An den Generalversammlungen der Aktiengesellschaft (Trägerschaft) und des Fördervereins konnten die Verantwortlichen auf ein erfreuliches Jahr zurückblicken. Verwaltungsratspräsident Felix Kunz verwies auf die Tatsache, dass die Beiträge der Kantone Bern und Solothurn weiter gesenkt werden konnten, dies trotz steigender Studierendenzahl.

Man habe denn auch am gut besuchten Parlamentarier-Frühstück in Solothurn seitens der Kantonsparlamentarier viel Wertschätzung erhalten: «Dieses Vertrauen treibt uns an, die HFTM entlang dem Jurasüdfuss kontinuierlich weiterzuentwickeln und einen wichtigen Beitrag zur Reduktion des Fachkräftemangels in der Region zu leisten.» Die Anwesenden, welche zwei Drittel der gesamten Aktien repräsentierten, konnten von einem Jahresgewinn von 69'200 Franken Kenntnis nehmen.

Laut Direktor Michael Benker sind im vergangenen Jahr 78 Techniker und Technikerinnen HF diplomiert worden. Die Anzahl der Studierenden ist um 16% auf 358 angewachsen. Die Prognose für 2017 sieht gar 400 Studierende an der HFTM vor. Das andauernde Wachstum dürfte auch damit zusammenhängen, dass 88 % der Absolventen die Schule weiterempfehlen und so ihrer Zufriedenheit Ausdruck geben.

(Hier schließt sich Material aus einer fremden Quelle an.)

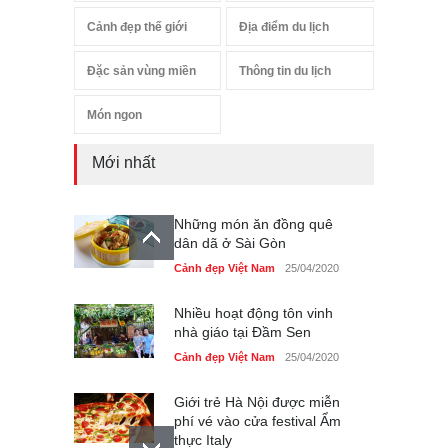
Cảnh đẹp thế giới
Địa điểm du lịch
Đặc sản vùng miền
Thông tin du lịch
Món ngon
Mới nhất
Những món ăn đồng quê
dân dã ở Sài Gòn
Cảnh đẹp Việt Nam
25/04/2020
Nhiều hoạt động tôn vinh
nhà giáo tại Đầm Sen
Cảnh đẹp Việt Nam
25/04/2020
Giới trẻ Hà Nội được miễn
phí vé vào cửa festival Ẩm
thực Italy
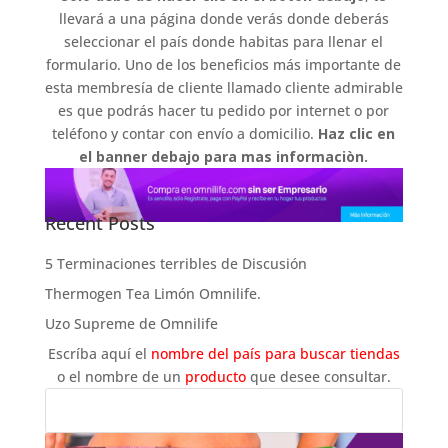
llevará a una página donde verás donde deberás
seleccionar el país donde habitas para llenar el
formulario. Uno de los beneficios más importante de
esta membresía de cliente llamado cliente admirable
es que podrás hacer tu pedido por internet o por
teléfono y contar con envío a domicilio.
Haz clic en
el banner debajo para mas informaciòn.
Recent Posts
5 Terminaciones terribles de Discusión
Thermogen Tea Limón Omnilife.
Uzo Supreme de Omnilife
Escríba aquí el
nombre del país para buscar tiendas
o el nombre de un
producto
que desee consultar.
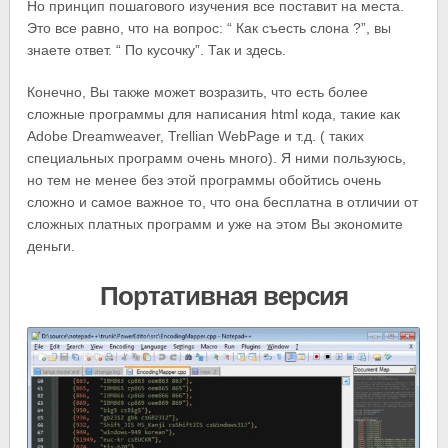
Но принцип пошагового изучения все поставит на места.
Это все равно, что на вопрос: “ Как съесть слона ?”, вы
знаете ответ. “ По кусочку”. Так и здесь.
Конечно, Вы также может возразить, что есть более
сложные программы для написания html кода, такие как
Adobe Dreamweaver, Trellian WebPage и т.д. ( таких
специальных программ очень много). Я ними пользуюсь,
но тем не менее без этой программы обойтись очень
сложно и самое важное то, что она бесплатна в отличии от
сложных платных программ и уже на этом Вы экономите
деньги.
Портативная версия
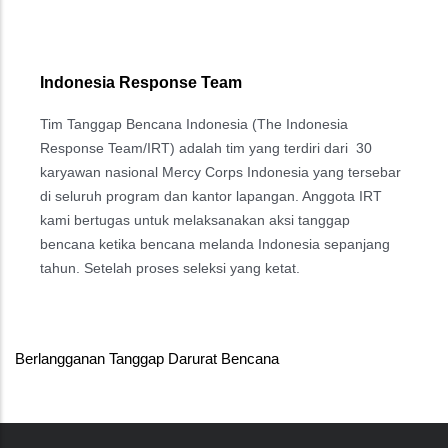
Indonesia Response Team
Tim Tanggap Bencana Indonesia (The Indonesia
Response Team/IRT) adalah tim yang terdiri dari 30
karyawan nasional Mercy Corps Indonesia yang tersebar
di seluruh program dan kantor lapangan. Anggota IRT
kami bertugas untuk melaksanakan aksi tanggap
bencana ketika bencana melanda Indonesia sepanjang
tahun. Setelah proses seleksi yang ketat.
Berlangganan Tanggap Darurat Bencana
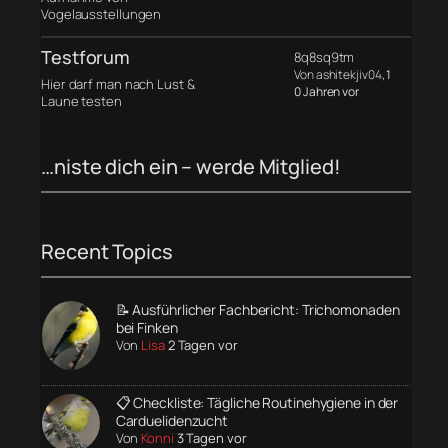
Vogelausstellungen
Testforum
8q8sq9tm
Von ashitekjiv04
, 1
Hier darf man nach Lust &
0 Jahren vor
Laune testen
…niste dich ein – werde Mitglied!
Recent Topics
📝 Ausführlicher Fachbericht: Trichomonaden
bei Finken
Von
Lisa
2 Tagen vor
📋 Checkliste: Tägliche Routinehygiene in der
Carduelidenzucht
Von
Konni
3 Tagen vor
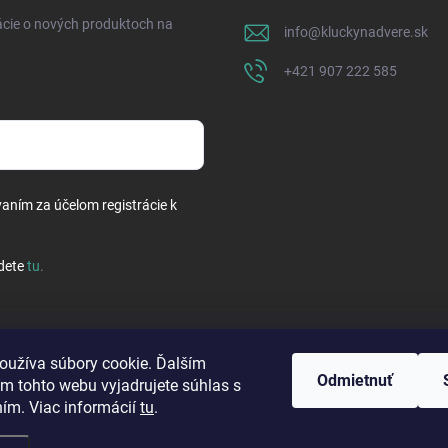
ácie o nových produktoch na
info
@
kluckynadvere.sk
+421 907 222 585
vaním za účelom registrácie k
dete
tu
.
oužíva súbory cookie. Ďalším
Odmietnuť
m tohto webu vyjadrujete súhlas s
ním. Viac informácií
tu
.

Führende Fachschule werden

Neben der Trägerschaft, einer Non Profit AG, die aus rund 40 Unternehmen besteht, verfügt die HFTM auch über einen Förderverein. Dieser engagiert sich aktiv beim Aufbau neuer Lehrgänge und der konsequenten Ausrichtung der Ausbildung an den Anforderungen der Wirtschaft. Präsidentin Nicole Schmutz konnte einen Anstieg der Mitgliederzahl von 44 auf 57 vermelden.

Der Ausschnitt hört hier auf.